Everyone over the age of 35 almost certainly remembers the day the wall came down. Or rather, the days, for 9 November 1989 was only the climax of a revolution that had begun with August’s “friendship picnic”, when Hungary opened its border with Austria and kicked off a party that lasted until the new year. At least, it turned into a party. But the outcome seemed far more uncertain at the time. Each day that autumn began in fear that the forces of repression would return and gun down the hopeful demonstrators, and each evening ended in hope. The humble Trabant became a symbol of courage. The border with the west became the venue for a carnival of people power. It was history’s version of Woodstock.

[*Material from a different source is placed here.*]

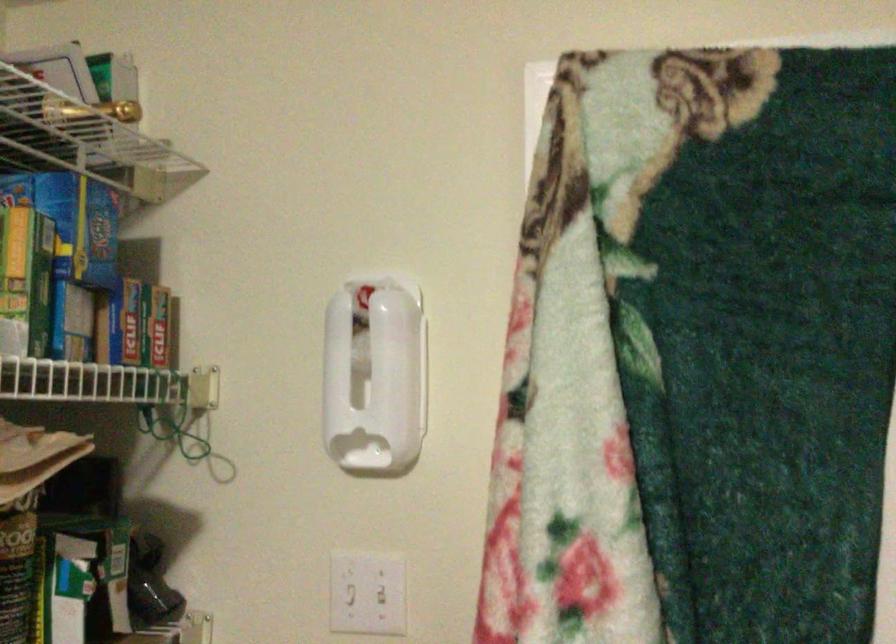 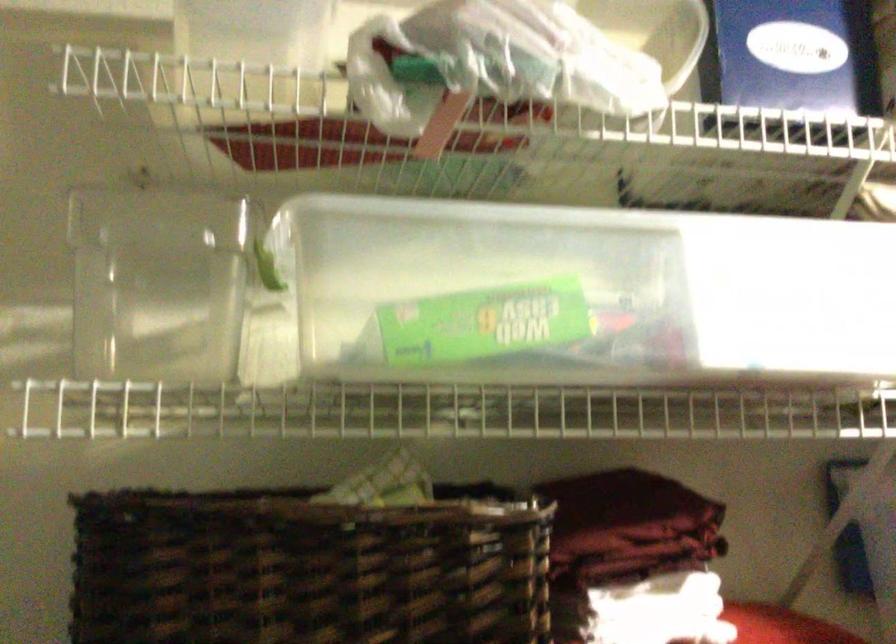 The first image is from the beginning of the video and the second image is from the end. How did the camera likely rotate when shooting the video?

The camera's rotation is toward right-up.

And perhaps the most remarkable thing about it was that it was happening at all. When Ronald Reagan stood in front of the Brandenburg gate in 1987 and challenged the Soviet leader – “Mr Gorbachev, tear down this wall! – it seemed a typical piece of Moscow-baiting Republican hyperbole. In January 1989, when East Germany’s Erich Honecker declared the wall would stand for “50, maybe 100 years”, it did not seem an unrealistic boast. His citizens carried on trying to escape into West Berlin, and his border guards carried on shooting them. By March of that year the death toll stood at 136. The division of Europe that was symbolised by the physical division of Germany’s old capital city seemed a permanent part of the continent’s geography. Nor was it necessarily considered a bad thing. To many of the earlier generation whose lives had been overshadowed by two world wars, a divided Germany seemed to be the best way to safeguard peace in Europe.

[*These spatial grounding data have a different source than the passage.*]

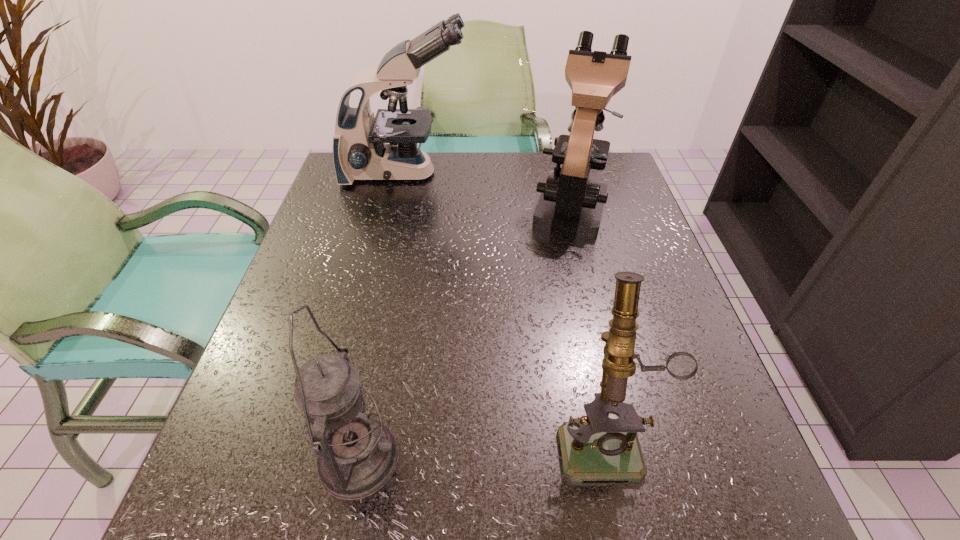 Locate an element on the screen. The height and width of the screenshot is (540, 960). object that is at the near left corner is located at coordinates (357, 455).

Identify the location of object located at the far right corner. The height and width of the screenshot is (540, 960). (571, 205).

In order to click on object at the near right corner in this screenshot , I will do `click(595, 447)`.

In the image, there is a desktop. Where is `free space at the far edge`? This screenshot has height=540, width=960. free space at the far edge is located at coordinates (489, 174).

In the image, there is a desktop. Identify the location of vacant space at the left edge. (344, 290).

This screenshot has width=960, height=540. In order to click on vacant space at the right edge of the desktop in this screenshot , I will do `click(650, 258)`.

Locate an element on the screen. vacant space at the far left corner of the desktop is located at coordinates (358, 191).

Locate an element on the screen. Image resolution: width=960 pixels, height=540 pixels. free space at the near left corner of the desktop is located at coordinates (204, 482).

Locate an element on the screen. free space between the leftmost microscope and the nearest microscope is located at coordinates (505, 303).

The width and height of the screenshot is (960, 540). I want to click on free space between the shortest microscope and the oil lamp, so click(x=481, y=446).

This bi-polar world cruelly separated millions of families. But the effects rippled out across the continent. It fragmented a shared cultural inheritance that dated back to the Roman empire. For hundreds of years the ebb and flow of people from central and eastern Europe into Britain’s cities enriched every aspect of life, its music and art, food and wine. After 1945, it dried up. It was no longer commonplace to encounter citizens of Poland or Hungary, nor was it easy to visit great cities like Prague or Krakow or the jewels of east Germany – Dresden or Magdeburg or Leipzig. But that unnatural division did end. The wall came down. And when it did, it liberated Europe and the human imagination. For it proved that nothing made by human hands is irreversible – that, even when every sign points the other way, change is always possible.